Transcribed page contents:
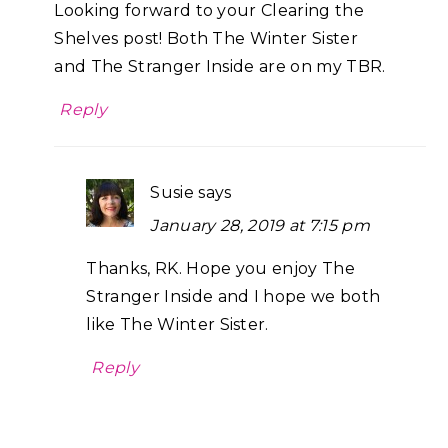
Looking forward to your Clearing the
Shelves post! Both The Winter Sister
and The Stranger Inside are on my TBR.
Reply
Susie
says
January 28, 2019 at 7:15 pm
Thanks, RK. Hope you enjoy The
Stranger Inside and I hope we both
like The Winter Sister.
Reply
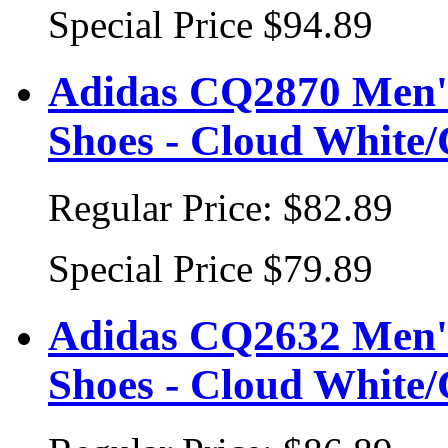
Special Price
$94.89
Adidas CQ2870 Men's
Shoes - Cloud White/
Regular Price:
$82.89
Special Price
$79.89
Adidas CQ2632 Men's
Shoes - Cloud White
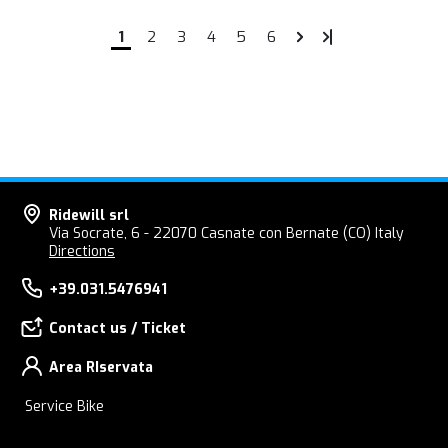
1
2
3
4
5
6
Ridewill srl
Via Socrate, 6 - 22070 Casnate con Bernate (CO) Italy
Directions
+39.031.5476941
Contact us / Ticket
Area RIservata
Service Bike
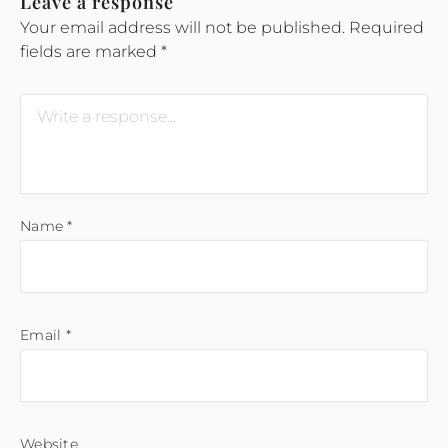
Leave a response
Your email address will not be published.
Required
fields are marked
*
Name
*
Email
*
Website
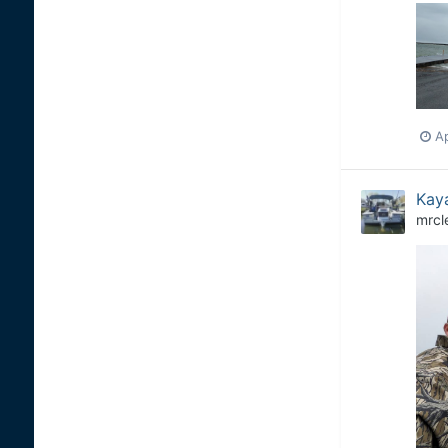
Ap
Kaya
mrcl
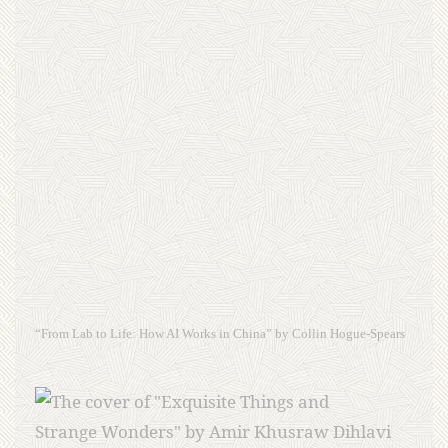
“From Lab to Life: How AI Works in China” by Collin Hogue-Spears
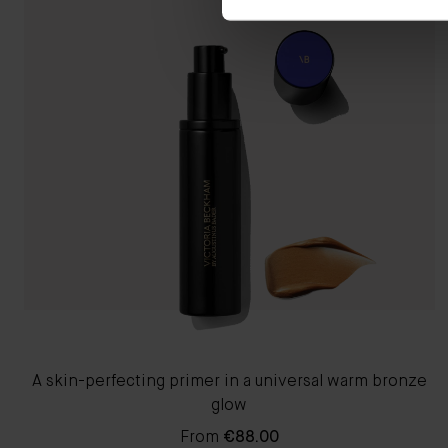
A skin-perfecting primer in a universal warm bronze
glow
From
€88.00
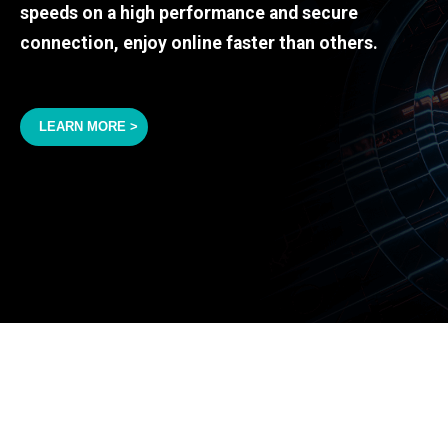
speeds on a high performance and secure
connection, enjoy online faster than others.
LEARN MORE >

_WHAT YOU NEED TO DO_
Collect each line of the entries that has the word "Adidas", copying it in full.

_OUTPUT_
Adidas CQ2870 Men's
Adidas CQ2632 Men's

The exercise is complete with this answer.